### What is needed
The answer must be every line below that holds the word "others".
[Opening Records to process section]
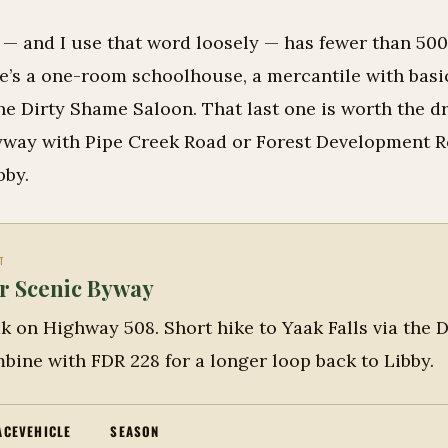
f — and I use that word loosely — has fewer than 50
re’s a one-room schoolhouse, a mercantile with basi
he Dirty Shame Saloon. That last one is worth the dr
way with Pipe Creek Road or Forest Development R
bby.
T
r Scenic Byway
k on Highway 508. Short hike to Yaak Falls via the D
bine with FDR 228 for a longer loop back to Libby.
ACE
VEHICLE
SEASON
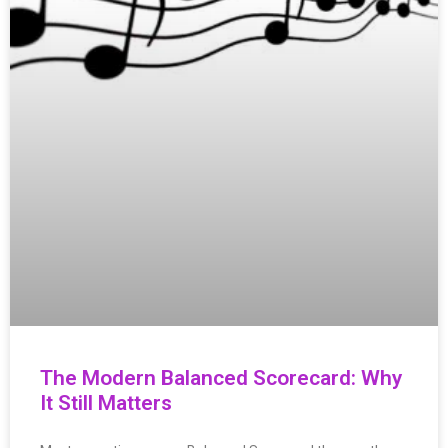
The Modern Balanced Scorecard: Why
It Still Matters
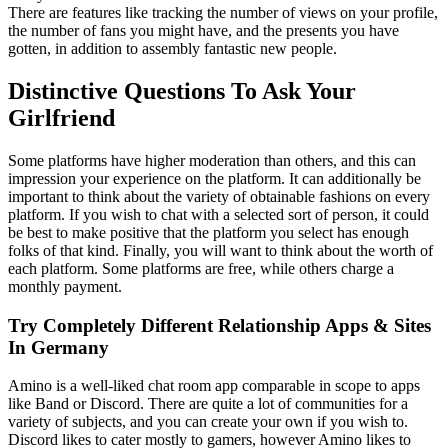
There are features like tracking the number of views on your profile,
the number of fans you might have, and the presents you have
gotten, in addition to assembly fantastic new people.
Distinctive Questions To Ask Your
Girlfriend
Some platforms have higher moderation than others, and this can
impression your experience on the platform. It can additionally be
important to think about the variety of obtainable fashions on every
platform. If you wish to chat with a selected sort of person, it could
be best to make positive that the platform you select has enough
folks of that kind. Finally, you will want to think about the worth of
each platform. Some platforms are free, while others charge a
monthly payment.
Try Completely Different Relationship Apps & Sites
In Germany
Amino is a well-liked chat room app comparable in scope to apps
like Band or Discord. There are quite a lot of communities for a
variety of subjects, and you can create your own if you wish to.
Discord likes to cater mostly to gamers, however Amino likes to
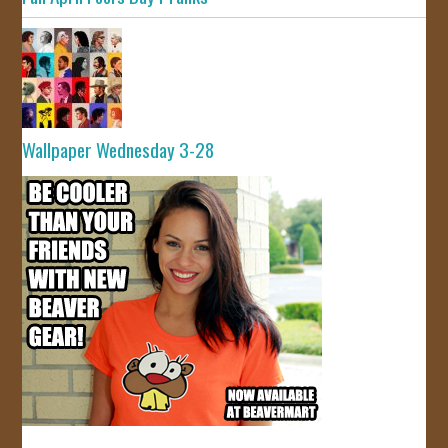
Wallpaper Wednesday 3-28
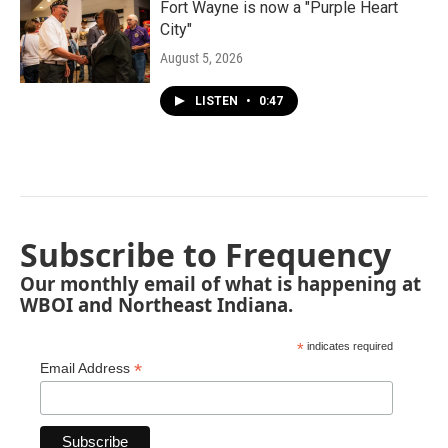
Fort Wayne is now a "Purple Heart
City"
August 5, 2026
LISTEN
•
0:47
Subscribe to Frequency
Our monthly email of what is happening at
WBOI and Northeast Indiana.
*
indicates required
*
Email Address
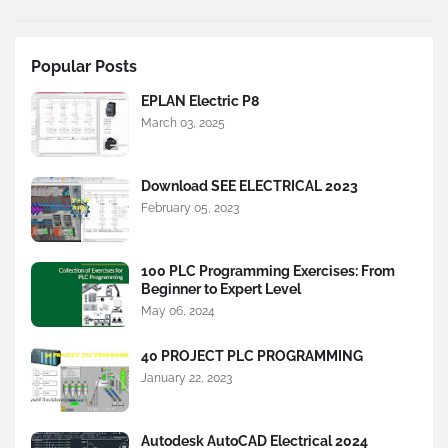
Popular Posts
EPLAN Electric P8
March 03, 2025
Download SEE ELECTRICAL 2023
February 05, 2023
100 PLC Programming Exercises: From
Beginner to Expert Level
May 06, 2024
40 PROJECT PLC PROGRAMMING
January 22, 2023
Autodesk AutoCAD Electrical 2024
[Closing Records to process section]
### Solution below
Some platforms have higher moderation than others, and this can
each platform. Some platforms are free, while others charge a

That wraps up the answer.